Und entdecke plötzlich ein sehr vertrautes Gesicht. Gerade will ich mich
instinktiv wegducken, da hat Max mich auch schon gesehen. Er lächelt mich über
die Köpfe der anderen hinweg an, und während mein Körper noch hektisch
überlegt, welches Hormon er nun am besten ausschütten soll – Adrenalin,
Dopamin… oder gar Insulin? – entscheidet sich mein Mund, das Lächeln zu
erwidern. Mit dem Ergebnis, dass Max zu mir herüber kommt.
„Hallo Schöne.“
Seine selbstbewusste Tonlage ist ganz die alte, nur die in den Taschen
vergrabenen Hände verraten eine gewisse Unsicherheit.
„Hallo
Schönling“, überspiele ich meine eigene Beklommenheit und hoffe, möglichst selbstsicher
zu erscheinen. „Was macht das Leben nach dem Radio?“
Max lehnt sich
an den nebenstehenden Pfeiler, als wolle er sich für die nächsten Minuten
bequem einrichten. „Na ja, seit das Semester wieder begonnen hat, komme ich
tagsüber eigentlich kaum dazu, Totallokal groß hinterher zu trauern.
Nachts hingegen weine ich mich nicht selten in den Schlaf.“
Er zieht ein
lustiges Gesicht, und wir müssen beide lachen. Dann aber schaue ich ihm in die
Augen und erkenne, dass irgendetwas in ihnen nicht mitlacht. Ich frage mich, ob
er das Gleiche bei mir beobachten kann. Ob wir vielleicht auf einer
zusätzlichen Ebene miteinander reden (ich meine so richtig reden!),
während unsere Münder einfach vor sich hinplappern. Wie bei einer
Geheimsprache, die so geheim ist, dass nicht einmal wir selbst wissen, dass wir
sie beherrschen.
Max’ Blick wird
noch eine Spur intensiver, als er erneut den Mund aufmacht. „Woran denken Sie?“
Woran denken
Sie . Schon wieder diese Frage! Seine Frage. Eigentlich schon unsere Frage.
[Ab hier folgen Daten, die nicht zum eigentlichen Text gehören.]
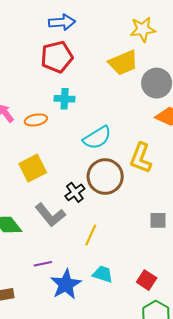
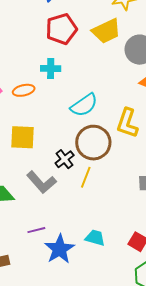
red pentagon: (57, 57) -> (61, 29), moved
yellow square: (33, 168) -> (22, 137), turned 32
yellow line: (91, 235) -> (86, 177), moved

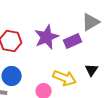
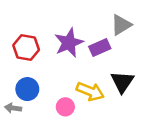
black triangle: (92, 70) -> (122, 82), size x1.5

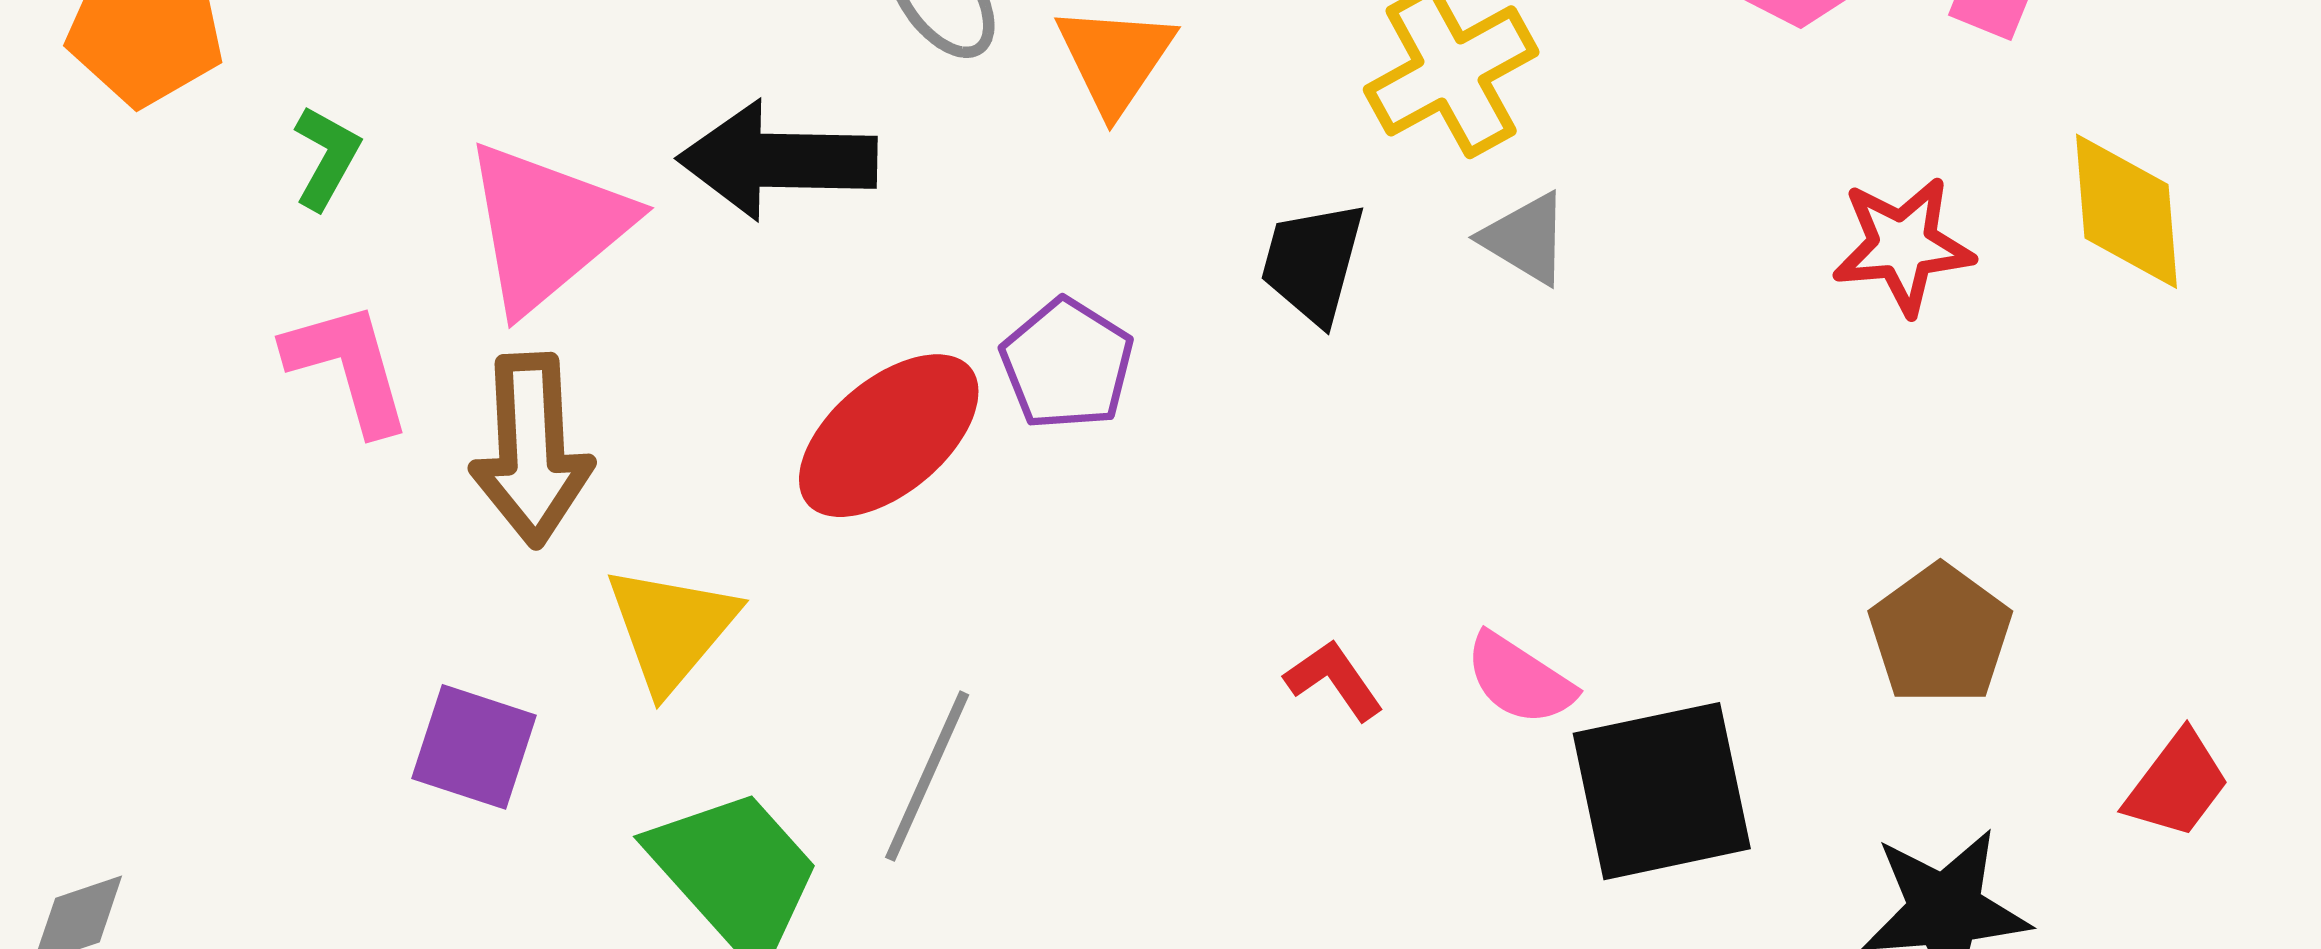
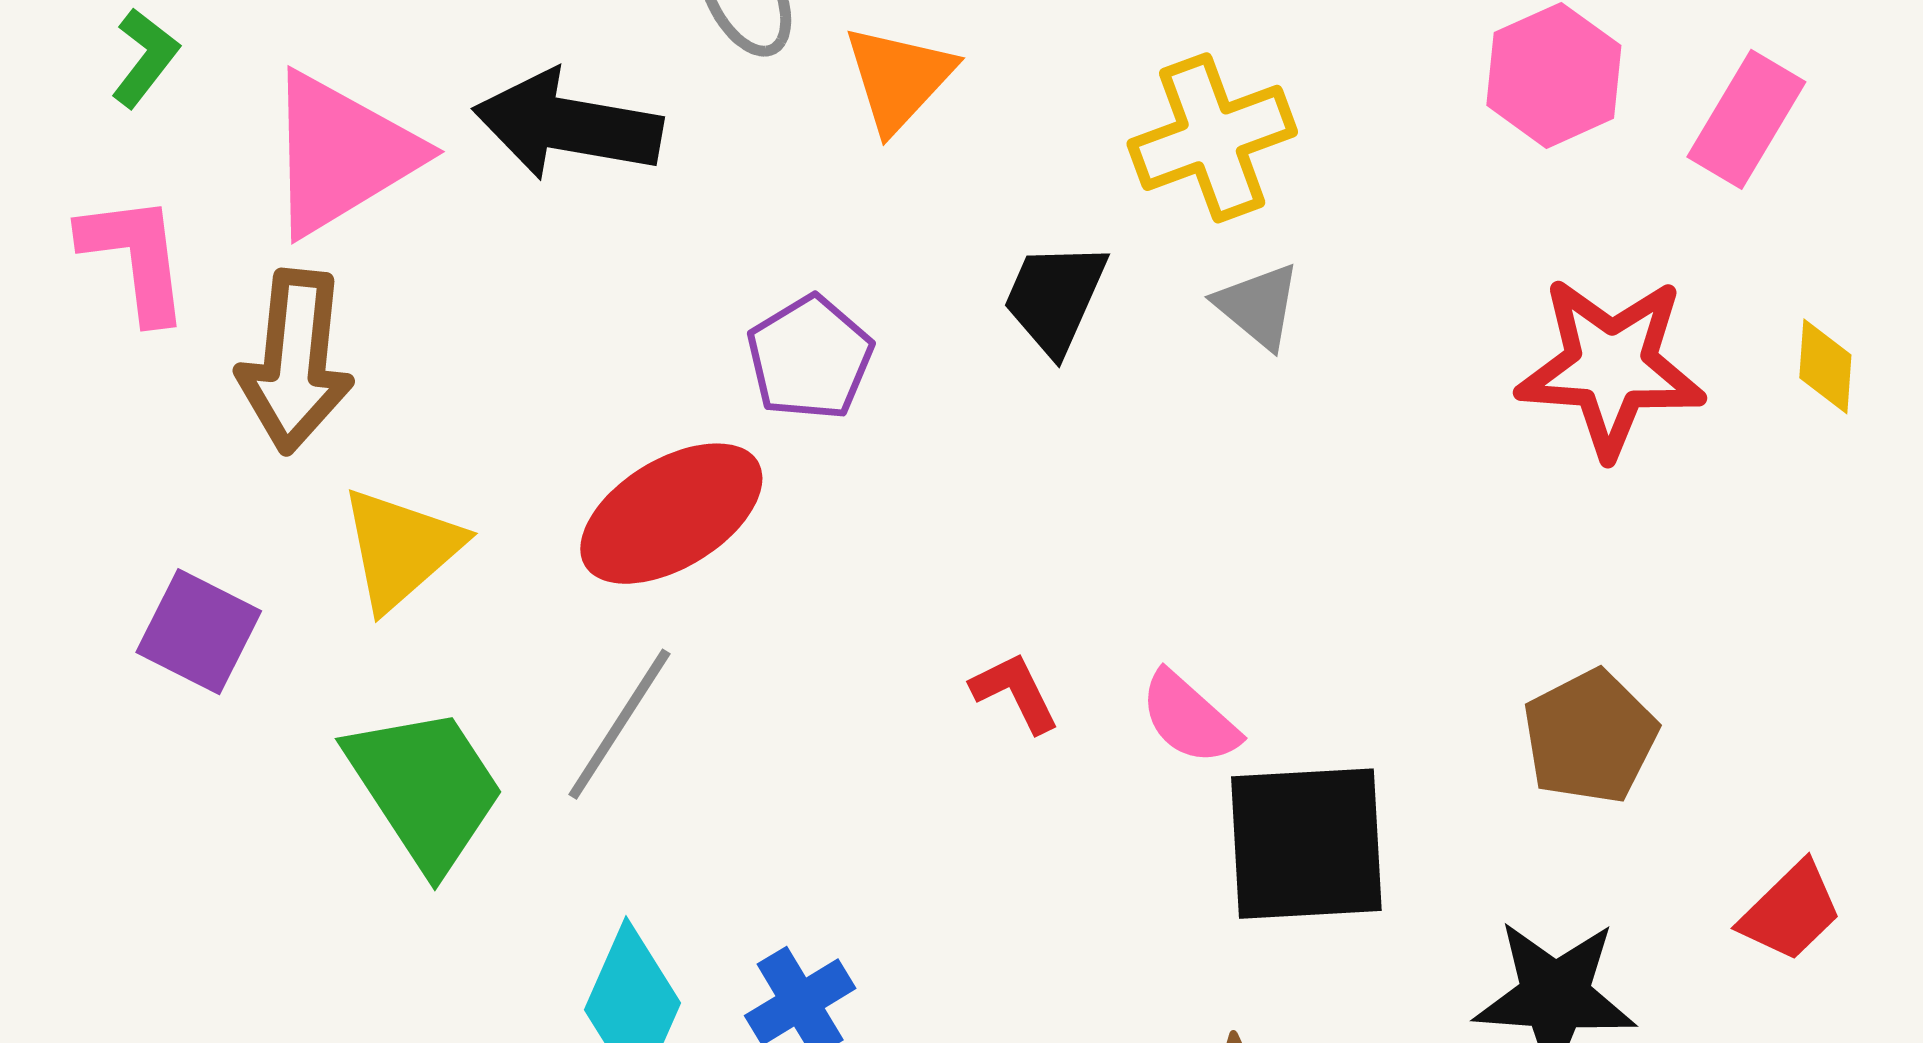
yellow diamond: (2126, 211) -> (1825, 366), size x0.6
red star: (1903, 246) -> (1611, 367), size x1.4
red ellipse: (889, 436) -> (671, 514), moved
Eine Frage, die größte Intimität einfordert – nämlich Einsicht in mein
verworrenes Hirn – und dabei doch gleichzeitig in ihrer spielerischen
Höflichkeit ausdrückt, wie viel Distanz trotz all dem Gewesenen noch zwischen
uns liegt. Und ehe wir diese Distanz nicht überbrücken können, scheint mir jede
Spekulation um das Vorhandensein einer Geheimsprache müßig.
Ich schweige und
blicke unbehaglich zu Boden. Max wartet ein Weilchen. Dann seufzt er. In die
Massen um uns herum kommt wieder Bewegung, und nach und nach strömen die
Zuschauer zurück in den Saal. Nur wir beide bleiben wie angewurzelt stehen,
Protagonisten unseres eigenen Films, doch leider ohne Drehbuch und ohne
Regieanweisung.
Schließlich
ergreift Max wieder das Wort. Improvisationstheater. „Auch auf die Gefahr hin,
dich wieder zu vertreiben: Du fehlst mir!“
Ich kann nicht
genau beschreiben, was diese Aussage in mir auslöst. Es ist wie ein Schmerz,
ein feines Ziehen, das quer von meiner Brust in meinen Magen verläuft. Würde es
nicht mit Max zu tun haben, ich würde wollen, dass es weggeht. So aber ist es
vielleicht das Einzige, das ich ihm gegenüber überhaupt fühlen kann. Sag was.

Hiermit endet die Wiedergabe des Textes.